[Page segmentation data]
_ _ _ _

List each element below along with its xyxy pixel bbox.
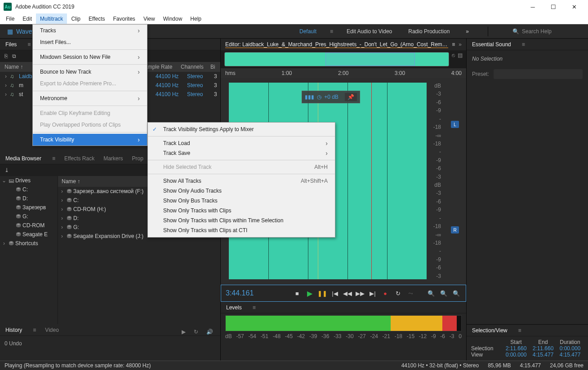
submenu-item[interactable]: Show Only Bus Tracks (148, 196, 335, 206)
channel-l-badge[interactable]: L (451, 121, 459, 128)
tab-media-browser[interactable]: Media Browser (5, 155, 41, 162)
editor-tab[interactable]: Editor: Laidback_Luke_&_Marchand_Pres_Hi… (225, 41, 448, 48)
col-bits[interactable]: Bi (210, 64, 216, 70)
view-dur[interactable]: 4:15.477 (557, 352, 584, 358)
workspace-menu-icon[interactable]: ≡ (330, 28, 333, 35)
tab-history[interactable]: History (5, 327, 22, 333)
tab-selection-view[interactable]: Selection/View (472, 327, 508, 334)
menu-multitrack[interactable]: Multitrack (36, 13, 67, 24)
stop-button[interactable]: ■ (292, 288, 302, 298)
submenu-item[interactable]: ✓Track Visibility Settings Apply to Mixe… (148, 124, 335, 134)
menu-item[interactable]: Tracks (33, 25, 147, 36)
loop-button[interactable]: ↻ (393, 288, 403, 298)
menu-item[interactable]: Mixdown Session to New File (33, 51, 147, 63)
channel-toggle-icon[interactable]: ⎋ (452, 52, 455, 66)
drive-tree-item[interactable]: ⛃Seagate E (0, 230, 58, 239)
menu-clip[interactable]: Clip (67, 13, 85, 24)
panel-menu-icon[interactable]: ≡ (27, 41, 31, 48)
drive-tree-item[interactable]: ⛃CD-ROM (0, 221, 58, 230)
playhead[interactable] (371, 83, 372, 279)
col-channels[interactable]: Channels (181, 64, 210, 70)
editor-more-icon[interactable]: » (459, 41, 462, 48)
zoom-toggle-icon[interactable]: ▤ (458, 52, 463, 66)
sel-dur[interactable]: 0:00.000 (557, 345, 584, 352)
minimize-button[interactable]: ─ (522, 0, 543, 13)
submenu-item[interactable]: Show Only Tracks with Clips (148, 206, 335, 216)
overview-selection[interactable] (325, 53, 415, 66)
panel-menu-icon[interactable]: ≡ (52, 155, 55, 162)
view-start[interactable]: 0:00.000 (503, 352, 530, 358)
workspace-edit-audio-video[interactable]: Edit Audio to Video (344, 28, 395, 35)
menu-effects[interactable]: Effects (85, 13, 109, 24)
panel-menu-icon[interactable]: ≡ (522, 41, 525, 48)
track-visibility-submenu[interactable]: ✓Track Visibility Settings Apply to Mixe… (147, 122, 335, 238)
panel-menu-icon[interactable]: ≡ (253, 304, 256, 311)
panel-menu-icon[interactable]: ≡ (33, 327, 36, 333)
search-help[interactable]: 🔍 Search Help (512, 28, 584, 35)
tab-markers[interactable]: Markers (103, 155, 123, 162)
skip-end-button[interactable]: ▶| (368, 288, 378, 298)
workspace-default[interactable]: Default (297, 28, 319, 35)
waveform-overview[interactable]: ⎋ ▤ (221, 50, 466, 68)
waveform-mode-icon[interactable]: ▦ (4, 26, 16, 37)
submenu-item[interactable]: Show All TracksAlt+Shift+A (148, 176, 335, 186)
multitrack-menu[interactable]: TracksInsert Files...Mixdown Session to … (32, 24, 147, 146)
panel-menu-icon[interactable]: ≡ (452, 41, 455, 48)
drive-tree-item[interactable]: ›⛃Shortcuts (0, 239, 58, 248)
menu-view[interactable]: View (139, 13, 159, 24)
current-time[interactable]: 3:44.161 (226, 289, 254, 297)
menu-file[interactable]: File (2, 13, 18, 24)
loop-icon[interactable]: ↻ (194, 329, 198, 335)
menu-edit[interactable]: Edit (18, 13, 36, 24)
close-button[interactable]: ✕ (564, 0, 584, 13)
drive-tree-item[interactable]: ⌄🖴Drives (0, 176, 58, 185)
submenu-item[interactable]: Show Only Tracks with Clips within Time … (148, 216, 335, 225)
rewind-button[interactable]: ◀◀ (343, 288, 352, 298)
view-end[interactable]: 4:15.477 (530, 352, 557, 358)
zoom-in-icon[interactable]: 🔍 (426, 288, 436, 298)
submenu-item[interactable]: Show Only Tracks with Clips at CTI (148, 225, 335, 235)
menu-favorites[interactable]: Favorites (109, 13, 139, 24)
channel-r-badge[interactable]: R (451, 226, 459, 233)
drive-tree-item[interactable]: ⛃C: (0, 185, 58, 194)
pause-button[interactable]: ❚❚ (317, 288, 327, 298)
sel-end[interactable]: 2:11.660 (530, 345, 557, 352)
open-file-icon[interactable]: ⎘ (4, 53, 8, 59)
drive-tree-item[interactable]: ⛃D: (0, 194, 58, 203)
submenu-item[interactable]: Track Save (148, 148, 335, 158)
tab-properties[interactable]: Prop (132, 155, 143, 162)
drive-tree-item[interactable]: ⛃Зарезерв (0, 203, 58, 212)
play-icon[interactable]: ▶ (182, 329, 186, 335)
zoom-out-icon[interactable]: 🔍 (439, 288, 449, 298)
menu-item[interactable]: Metronome (33, 92, 147, 104)
panel-menu-icon[interactable]: ≡ (518, 327, 521, 334)
maximize-button[interactable]: ☐ (543, 0, 564, 13)
workspace-more[interactable]: » (463, 28, 472, 35)
drive-tree-item[interactable]: ⛃G: (0, 212, 58, 221)
skip-start-button[interactable]: |◀ (330, 288, 340, 298)
preset-dropdown[interactable] (494, 69, 583, 79)
tab-essential-sound[interactable]: Essential Sound (472, 41, 511, 48)
sel-start[interactable]: 2:11.660 (503, 345, 530, 352)
forward-button[interactable]: ▶▶ (355, 288, 365, 298)
overview-wave[interactable] (224, 52, 449, 66)
new-file-icon[interactable]: ⧉ (12, 53, 16, 59)
submenu-item[interactable]: Show Only Audio Tracks (148, 186, 335, 196)
hud-pin-icon[interactable]: 📌 (345, 93, 357, 101)
hud-gain[interactable]: ▮▮▮ ◷ +0 dB 📌 (302, 91, 360, 103)
play-button[interactable]: ▶ (305, 288, 315, 298)
tab-effects-rack[interactable]: Effects Rack (64, 155, 94, 162)
menu-item[interactable]: Track Visibility (33, 134, 147, 145)
menu-item[interactable]: Bounce to New Track (33, 66, 147, 78)
menu-item[interactable]: Insert Files... (33, 36, 147, 48)
tab-levels[interactable]: Levels (226, 304, 242, 311)
tab-video[interactable]: Video (45, 327, 58, 333)
submenu-item[interactable]: Track Load (148, 138, 335, 148)
menu-window[interactable]: Window (159, 13, 187, 24)
skip-selection-button[interactable]: ⤳ (405, 288, 415, 298)
timeline[interactable]: hms1:002:003:004:00 (221, 68, 466, 78)
auto-play-icon[interactable]: 🔊 (206, 329, 213, 335)
up-icon[interactable]: ⤓ (4, 167, 9, 173)
menu-help[interactable]: Help (186, 13, 205, 24)
record-button[interactable]: ● (380, 288, 390, 298)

_ _ _ _

Could you return all lines from the records that include the word "selection"?

# [WRITTEN RESPONSE]
tab-selection-view[interactable]: Selection/View (472, 327, 508, 334)
overview-selection[interactable] (325, 53, 415, 66)
skip-selection-button[interactable]: ⤳ (405, 288, 415, 298)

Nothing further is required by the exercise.